Peter Brandt, the fourth person on the podium put together by the Hohenzollerns, disagrees. He thinks it is “more plausible” that the prominent election call by the crown prince for Hitler in the 1932 presidential election was “more useful” to the Nazis, i.e. the overthrown imperial Prussian family actually encouraged the destruction of the republic and the establishment of fascism have.
New focus
But now that Georg Friedrich von Prussia has announced that he will drop his lawsuits, the question is: where does he want to go? The fact that he wants to withdraw from court is widely attributed to his poor chances of success. Before an indignity would have been legally determined, it would appear that they would rather pull themselves out of the affair. And instead focus on less brown burdened members of the historic Hohenzollern family.
This historical-political impetus becomes very clear with Schlie, who claims in his introduction that “abroad” looks closely at the openness of the restitution debate, which is “a benchmark for our climate of opinion”. An interesting twist, since it was the “Hohenzollern” side which overwhelmed critical scientists and journalists with legal proceedingsto intimidate them.
Schlie also mentions Stephan Malinowski in order to put his genealogy of a continuous (historical) political commitment of the Hohenzollerns for debate over three generations: Kaiser Wilhelm, the Crown Prince and Prince Louis Ferdinand, who in the USA belonged to the circle of the anti-Semite Henry Ford . Podhraski immediately seconded that Louis Ferdinand and Ford were about motorization and modernization, not anti-Semitism.
But that’s not what Malinowski is about either. The historian teaching at Edinburgh, who received the German Non-Fiction Prize 2022 for his book “Die Hohenzollern und die Nazis”. rather aims at the historical-political staging of Louis Ferdinand as an “omnipresent figure after 1945” who “always recognized National Socialism as evil and wanted to have been close to the resistance early on”. As a symbolic figure of the “noble grand tale” he labeled as “Dönhoffism”. […]in which Hitler allegedly from the beginning as […] ridiculous figure and criminal recognized’.
New edition of the right grand narrative
A revitalization of this grand narrative, which is common in educationally conservative circles as well as in circles of the vulgar right, is now possibly at stake.

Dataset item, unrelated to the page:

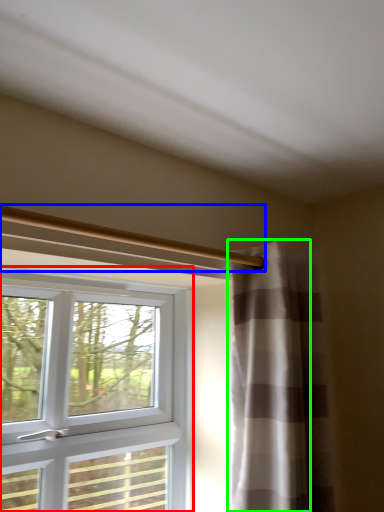 Question: Which is nearer to the window (highlighted by a red box)? beam (highlighted by a blue box) or curtain (highlighted by a green box).

Choices:
 (A) beam
 (B) curtain

Answer: (B) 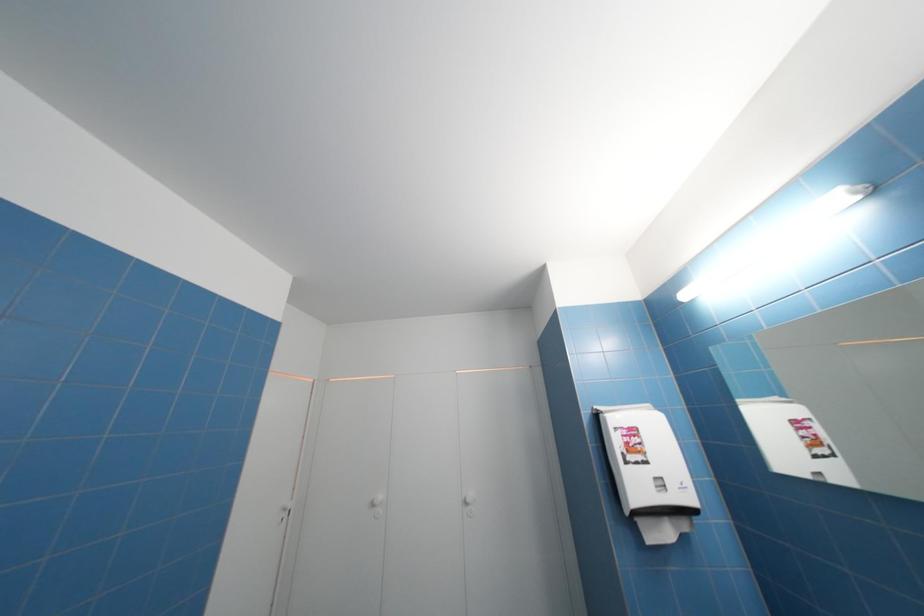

Barely addressed on this morning in snowy Berlin, the actual subject of the dispute became: the restitution claims that have now been dropped. In addition to the goods that fall under the Compensation Benefits Act, there are other goods whose provenance is disputed.
Keywords here would be “Aryanization” and “looted art” as well as legal property of the Prussian family, which is lent to state museums. While the lawsuits were being filed, the press offices of some of the affected government agencies in Brandenburg and Berlin were clearly concerned that loan agreements could not be renewed.
The lender does not want to know anything about this, emphasizing that loans will “also be made available on request in the future”. But also refers to safety precautions in state showrooms, which are probably not the best everywhere.
As well as the family-owned Hohenzollern Castle near Hechingen, “one of the most popular private museums in Germany”. Whether some of the exhibits previously shown in Berlin or Brandenburg will only be on display at the Zollernalb in the future? You will see. It would be in doubt to get over.